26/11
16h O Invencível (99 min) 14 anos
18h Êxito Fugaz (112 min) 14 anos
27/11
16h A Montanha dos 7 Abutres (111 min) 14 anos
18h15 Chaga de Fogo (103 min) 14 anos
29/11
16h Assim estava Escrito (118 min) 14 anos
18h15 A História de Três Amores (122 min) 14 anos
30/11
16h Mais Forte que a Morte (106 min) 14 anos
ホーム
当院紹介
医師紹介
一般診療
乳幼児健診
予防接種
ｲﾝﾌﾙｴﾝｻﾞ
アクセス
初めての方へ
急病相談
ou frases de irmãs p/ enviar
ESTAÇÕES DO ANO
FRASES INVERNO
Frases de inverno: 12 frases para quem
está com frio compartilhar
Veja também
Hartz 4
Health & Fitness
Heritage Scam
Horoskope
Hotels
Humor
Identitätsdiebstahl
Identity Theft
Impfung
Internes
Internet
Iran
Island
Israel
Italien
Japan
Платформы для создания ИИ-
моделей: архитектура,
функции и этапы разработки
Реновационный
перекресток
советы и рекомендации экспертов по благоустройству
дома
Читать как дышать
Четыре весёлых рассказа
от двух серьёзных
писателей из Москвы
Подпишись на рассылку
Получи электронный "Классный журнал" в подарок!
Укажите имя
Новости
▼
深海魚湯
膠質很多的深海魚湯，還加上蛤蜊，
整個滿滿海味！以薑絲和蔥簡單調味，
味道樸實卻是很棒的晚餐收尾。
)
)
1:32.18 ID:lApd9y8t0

*Prompt*.
Pull out each line of the listing that holds the string "anos".

*Task answer*.
16h O Invencível (99 min) 14 anos
18h Êxito Fugaz (112 min) 14 anos
16h A Montanha dos 7 Abutres (111 min) 14 anos
18h15 Chaga de Fogo (103 min) 14 anos
16h Assim estava Escrito (118 min) 14 anos
18h15 A História de Três Amores (122 min) 14 anos
16h Mais Forte que a Morte (106 min) 14 anos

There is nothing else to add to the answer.